Djaru people


The Djaru people are an indigenous Australian people of the southern Kimberley region of Western Australia.

Language

is a member of the Ngumbin language family, and is related to Walmajarri.

Country

The Djaru people ranged along Margaret River as far as the Mary River Junction. Their land took in the headwaters of Christmas Creek, ran eastward to Cummins Range, Sturt Creek Station up to the border with the Northern Territory. Its northern boundary lay in the vicinity of the Nicholson Station homestead, and the headwaters of the Ord River above the Dixon Range, and including the areas east of Alice Downs as far as Hall's Creek and the Margaret River gorge. In Norman Tindale's estimation the total land range encompassed something like. The area is now known as the Kutjungka Region.

Trade

The Djaru, like the Gija, much admired the composite spears, fitted with barbed pegs, of their southern neighbours, fashioned from mulga hardwood and witjuti bush shrubs and to obtain them would exchange them for stone knives and pressure-flaked spear blades, and pearl shells which filtered down from the coast where they had been collected by the distant Jawi.

History of contact

Massacres of aborigines in the Kimberleys were commonplace as the land was cleared for settlement and pastoral stations. An early massacre at Hangman's Creek, otherwise undocumented in colonial archives, remains undated, but is associated with the name of Sergeant Richard Henry Pilmer.
Djaru had been responsible for killing in separate incidents 4 outsiders: a stockman, a surveyor, a miner, and a Chinaman, at Ruby Plains Station. Native tradition holds that Pilmer rode out in a buggy and rounded up a mob of Djaru to get them to dig a 'well'. Once this work was completed he then strung them all up on a walarri gum tree and buried them in the well.
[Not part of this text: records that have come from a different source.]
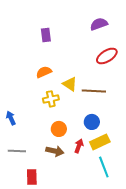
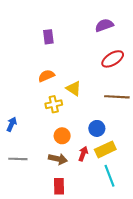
brown line: (94, 91) -> (117, 97), moved
blue arrow: (11, 118) -> (12, 124), turned 48
red rectangle: (32, 177) -> (59, 186), moved

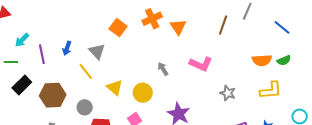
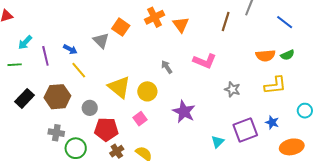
blue arrow: (67, 48) -> (70, 49), turned -80
gray triangle: (97, 51) -> (101, 41), moved
yellow line: (86, 71) -> (79, 70), moved
black rectangle: (22, 85) -> (24, 98), moved
yellow triangle: (115, 88) -> (119, 87), size x1.4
The place thereby earned the name of Hangman's Creek. The primary victims of this particular slaughter were, according to Norman Tindale, the Margaret River Djaru.
In September 1922, two settlers, Joseph Condren and Tim O'Sullivan, were murdered at Billiluna homestead. According one account, a Guluwaring man Goose Hill near Kununurra, known as Banjo, seized a gun and shot first Sullivan, and then Condren, while the latter two were branding cattle with the assistance of several natives. The reason given for the murder was Banjo acted to revenge himself on Sullivan who had taken away his wife, Topsy. The other blacks, who tried to intervene, were held at bay by Banjo who threatened them with the rifle.
According to indigenous traditions, the first massacre which ensued in retaliation for these killings took place at Kaningarra between wells 48 and 49 on the Canning Stock Route. The incident is undocumented, and relies on the testimony of the three sons of Riwarri, the only adult survivor. In this account a police punitive expedition came across an encampment where aboriginals were cooking camel meat, and keep shooting into it until they ran short of ammunition. Those who survived were led off tethered by neck-chains to a site called the 'Goat Yard' at Denison Downs. A police party led by Constable J.J. Cooney, engaged ostensibly in a search for the culprit, was in this Walmajarri area from 12 and 31 October at the time of the reported slaughter.
The second incident, soon after, took place at the former Denison Downs homestead on the Sturt Creek Station, in a site referred to as Chuall Pool where many Djaru, together with Walmajarri, were murdered. The victims were the survivors of the Kaningarra massacre. A recent archaeological study of two sites, identified by the tribal custodians, as the goat yard and the women and children's site, turned up ample evidence of calcinated bone fragments that were the residue of exposure to prolonged extreme heat, created by a fire accelerant like kerosene wholly atypical of hunter-gatherer hearths. On the other hand, the 'well-digging' story, it was inferred, cannot have been accurate, since the indicated well had been constructed before that time. Otherwise, the archaeological study confirmed the likelihood that police had massacred an unknown number of aboriginals at this second site.